The core state machine (`StateHandler`, `TripHandler`, `SwitchHandler`) never calls side-effect services directly. Instead it emits domain events via `EventBusService`:

```
StateHandler → bus.emit(EventType.CURRENT_CHANGED, payload)
                         ↓              ↓              ↓
                  AudioService   WebhookService  CommandService
```

Each side-effect service calls `attachToBus(bus)` during construction in `security-system.ts`.

**New side effects must follow this pattern** — never add direct calls from handlers to services.

Events and their payload types are defined in `src/types/event-type.ts`. The mapping from event to payload is in `src/types/event-payload-map-type.ts`.

---

## Architecture: Condition System

All trip-blocking decisions use the `Condition` abstract base class:

```typescript
abstract class Condition {
  abstract readonly name: string;
  abstract evaluate(context: ConditionContext): boolean;
}
```

`evaluate` returns `true` to **block** the action, `false` to **allow** it.

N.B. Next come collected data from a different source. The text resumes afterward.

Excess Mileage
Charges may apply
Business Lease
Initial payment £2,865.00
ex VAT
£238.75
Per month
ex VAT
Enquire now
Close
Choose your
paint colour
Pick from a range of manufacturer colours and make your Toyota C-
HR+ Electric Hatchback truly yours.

Conditions are instantiated once inside `TripHandler` and evaluated in order. To add a new blocking rule, create a new file in `conditions/`, extend `Condition`, and add it to `TripHandler`.

---

## Architecture: Circular Dependency Resolution

`StateHandler` ↔ `TripHandler` and `StateHandler` ↔ `SwitchHandler` are mutually dependent. This is resolved with **setter injection**:

1. Construct all handlers independently.
2. Wire them with `setHandlers()` / `setStateHandler()` after all instances exist.

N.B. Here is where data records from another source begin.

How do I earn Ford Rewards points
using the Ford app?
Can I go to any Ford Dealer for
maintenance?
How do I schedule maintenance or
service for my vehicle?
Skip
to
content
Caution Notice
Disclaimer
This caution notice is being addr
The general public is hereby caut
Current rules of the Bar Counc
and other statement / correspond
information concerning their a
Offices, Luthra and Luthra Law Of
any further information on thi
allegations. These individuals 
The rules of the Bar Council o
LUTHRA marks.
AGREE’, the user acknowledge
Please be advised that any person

Do not introduce `new` calls between these classes at construction time.

---

## Code Style Rules

### File Length
Maximum **400 lines** per file. Split into smaller focused files if the limit is reached.

### Inline Guards
Use early-return guard clauses rather than deep nesting:
```typescript
if (!value) {
  return false;
}
```

### Imports
- Use `import type` for types and interfaces that are not needed at runtime.
- Always use `.js` extensions on relative imports (required for ESM).

### Async
- Use `async`/`await`. Avoid `.then()` chains except when fire-and-forget is intentional.

### Error Handling
- Validate only at system boundaries (config parsing, HTTP input, external storage).
- Do not add defensive null-checks for values guaranteed by the type system.

---

## Testing

- Framework: **Vitest** (`npm test`).
- Test files live in `src/tests/` and are named `<subject>.test.ts`.
- Tests cover: conditions (all blocking paths), handler logic, and event-driven interactions.
- Mock only what is strictly necessary. Prefer structural mocks over full mock libraries.
- Do not test private methods directly — test through the public API.

---

## Adding a New Feature

1. **Types/interfaces first** — create files in `types/` or `interfaces/` before writing logic.
2. **Condition** — if the feature blocks a trip, add a `Condition` subclass.
3. **Service** — if the feature is a side effect, implement `attachToBus(bus)` and wire in `security-system.ts`.
4. **Handler** — if the feature changes state-machine logic, modify the relevant handler.
5. **Tests** — add a test covering the happy path and the main blocking/edge case.
6. **No abbreviations** — all new identifiers must be fully spelled out.